In his new book, "America Back on Track," his first since 1982, Kennedy claimed that his two brothers' refusal to launch a pre-emptive strike on Fidel Castro when it was learned back in 1962 that there were missiles in Cuba aimed at the United States was the proper approach to the crisis. Kennedy writes that they were right when they argued that "a first strike was inconsistent with American values," and would be a "Pearl Harbor in reverse," according to the Boston Globe.

While admitting that pre-emptive war may be justified if launched to prevent "an imminent attack on our country," he claims that the Iraq war fits into a different category, which he calls "preventive war," which he condemns.

"The premeditated nature of preventive attacks and preventive wars makes them anathema to well-established international principles against aggression," Kennedy writes in the book, which the Globe reports is due to be released April 18.

Kennedy, D-Mass., argued that "Preventive war is consistent with neither our values nor our national security. It gives other nations an excuse to violate fundamental principles of civilized international behavior, and the downward spiral we initiate could well engulf the whole planet."

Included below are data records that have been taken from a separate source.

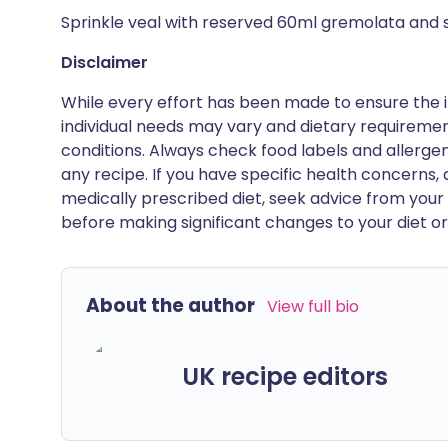
Sprinkle veal with reserved 60ml gremolata and 
Disclaimer
While every effort has been made to ensure the i
individual needs may vary and dietary requiremen
conditions. Always check food labels and allerg
any recipe. If you have specific health concerns, a
medically prescribed diet, seek advice from your 
before making significant changes to your diet or l
About the author
View full bio
UK recipe editors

Kennedy views Bush's decision to invade Iraq as an example of "preventive war" - of attacking a nation to prevent it from developing the ability to threaten the United States. He adds that a similar manner of thinking led the Japanese to attack Pearl Harbor in 1941, since Japan was seeking to block the U.S. military buildup in the Pacific.

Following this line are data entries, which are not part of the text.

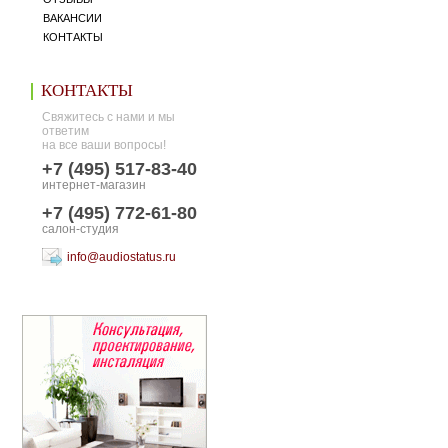
ВАКАНСИИ
КОНТАКТЫ
КОНТАКТЫ
Свяжитесь с нами и мы
ответим
на все ваши вопросы!
+7 (495) 517-83-40
интернет-магазин
+7 (495) 772-61-80
салон-студия
info@audiostatus.ru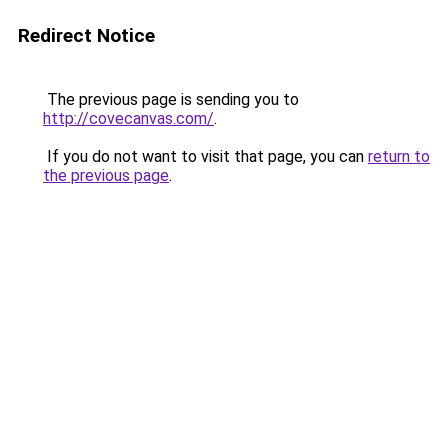
Redirect Notice
The previous page is sending you to
http://covecanvas.com/
.
If you do not want to visit that page, you can
return to
the previous page
.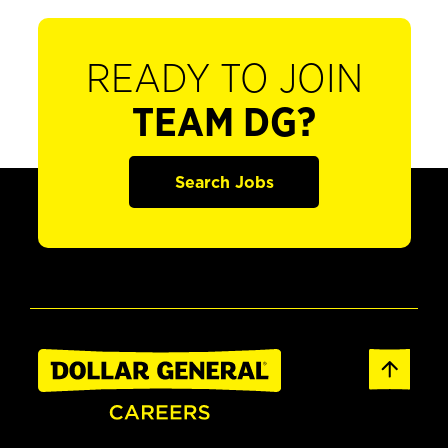
READY TO JOIN
TEAM DG?
Search Jobs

Kennedy, who the Globe notes voted against the Iraq war, remains one of its harshest critics. He charges that Bush's national security strategy is "too extreme" in its reaction to Sept. 11, 2001, because it "legitimizes a first strike, and elevates it to a core security doctrine."

"War should always be our last resort," he writess, adding that the Bush administration, however, "made preventive war an option of first resort."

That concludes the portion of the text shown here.